Wednesday, May 30, 2007
So why is he a caterpillar? Because he is somewhere between an egg and a butterfly. Once he was small and easy to control, and someday (please) he'll be really nice to be around. Still waiting for him to go into a cocoon, though. That would be cool. I could just lean his cottony pod in a corner somewhere; let him gather dust. Maybe decorate him for Christmas with a festive strand of colored lights and that silver tinsel that takes me right back to childhood.
The best part of this scenario? Cocoons can't talk. This boy? He has a MOUTH on him. Truly I have no idea where he gets it. It's crazy. Anyway, the mouth. Constantly in motion, usually spilling words laced with sarcasm or disgust at all things familial. His baby brother is a bacterium. His stepfather is an ogre. His mother is a prison guard with a cattle prod. Sucks to be him. Of course, I cannot relate at all. Because I was never 13. Ever. I was born when I was 30. Pissed my mother off, me being so big and all.
Back to the issue of shopping with a caterpillar. Since caterpillars are in a state of transition, shopping is not just difficult, it is amazingly, painfully, horribly impossible. Today we set out with a mission: find pants, shirt, shoes for the upcoming eighth grade end-of-year dance. He needs to look hot for all the wimmins. They are attracted by the shininess of his braces, and that sweep of hair that completely covers one eye.

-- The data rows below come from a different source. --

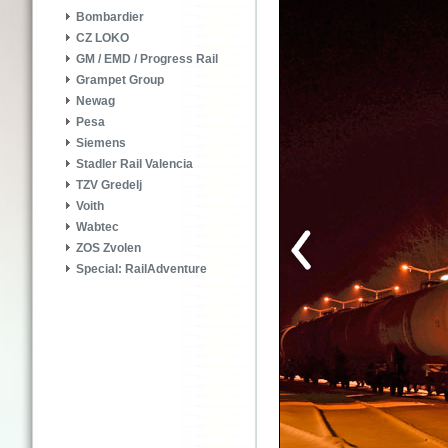
Bombardier
CZ LOKO
GM / EMD / Progress Rail
Grampet Group
Newag
Pesa
Siemens
Stadler Rail Valencia
TZV Gredelj
Voith
Wabtec
ZOS Zvolen
Special: RailAdventure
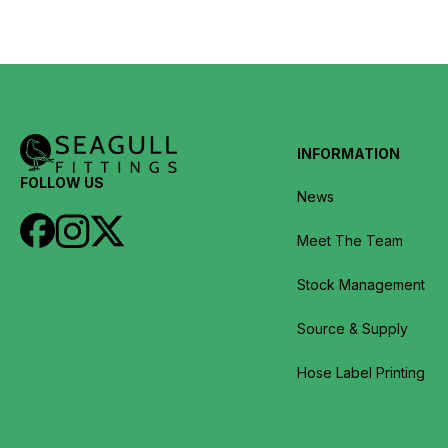
INFORMATION
FOLLOW US
News
Meet The Team
Stock Management
Source & Supply
Hose Label Printing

Anyone care to guess how many stores we went to before we found pants that fit? This boy got his mother's long legs and short waist, so pants with a normal "rise" tend to go halfway up the ribcage. Not a good look on me; not a good look on him. And shopping for pants in late May? Not so easy. Old Navy? No luck. Marshalls? As if. TJ Maxx (oooo, the jewelry counter...snap out of it, mom!). Forget it. Goodwill? (yes, I tried there) Not a chance. Finally, pants at Belk. Forty percent off, no less. The shirt was easier - 75% off at Dillard's. Woot!

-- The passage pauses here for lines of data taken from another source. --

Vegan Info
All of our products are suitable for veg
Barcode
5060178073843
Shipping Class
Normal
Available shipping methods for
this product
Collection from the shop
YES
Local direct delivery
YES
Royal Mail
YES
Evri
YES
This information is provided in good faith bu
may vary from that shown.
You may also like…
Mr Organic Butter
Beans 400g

Here comes the tricky bit. Shoes. The caterpillar is in the early stages of puberty, so right now he is about 5 feet tall, but he wears a men's 8 1/2 shoe. Since September his feet have grown THREE sizes. Put a black dress shoe that big on a boy that short and the result is...not comical, exactly. (thinking, thinking...) Well, it just looks wrong. As if he might be part hobbit. Although he liked a couple of pairs of regular leather slip-ons, they resembled snowshoes on his feet. I had to move into the next aisle so I wouldn't laugh at him. Caterpillars are very touchy. And if you step on them, that green goo comes out. Nasty.
Finally I convinced him to buy a pair of solid black Chuck Taylor high tops. At least he can wear them again. And if he doesn't, I will.

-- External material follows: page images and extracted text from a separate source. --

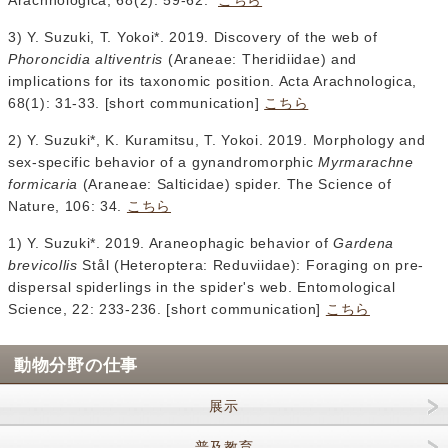
Arachnologica, 68(2): 59-62.
こちら
3) Y. Suzuki, T. Yokoi*. 2019. Discovery of the web of
Phoroncidia altiventris
(Araneae: Theridiidae) and
implications for its taxonomic position. Acta Arachnologica,
68(1): 31-33. [short communication]
こちら
2) Y. Suzuki*, K. Kuramitsu, T. Yokoi. 2019. Morphology and
sex-specific behavior of a gynandromorphic
Myrmarachne
formicaria
(Araneae: Salticidae) spider. The Science of
Nature, 106: 34.
こちら
1) Y. Suzuki*. 2019. Araneophagic behavior of
Gardena
brevicollis
Stål (Heteroptera: Reduviidae): Foraging on pre-
dispersal spiderlings in the spider's web. Entomological
Science, 22: 233-236. [short communication]
こちら
動物分野の仕事
展示
普及教育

Pictures. Isn't he cute? Kind of like Cousin It: The Middle School Years. Or a cyclops.
Wednesday, May 23, 2007
A different blog asked for submissions of the worst scheduling nightmare ever. I shared mine there, then thought I'd copy it here. Because I crave humiliation.
So here it is. This happened years ago. I am old now. The shame lingers.
As a recent college graduate, I was lovin’ life. Had my own apartment, a decent -albeit boring- job, a nice boyfriend. But there was this other guy. For me, this other guy was just a friend. I was up front with him and he understood that although I would go out with him on occasion, we were not dating. He said he was fine with that. Still, I knew he had a horrible, huge crush on me.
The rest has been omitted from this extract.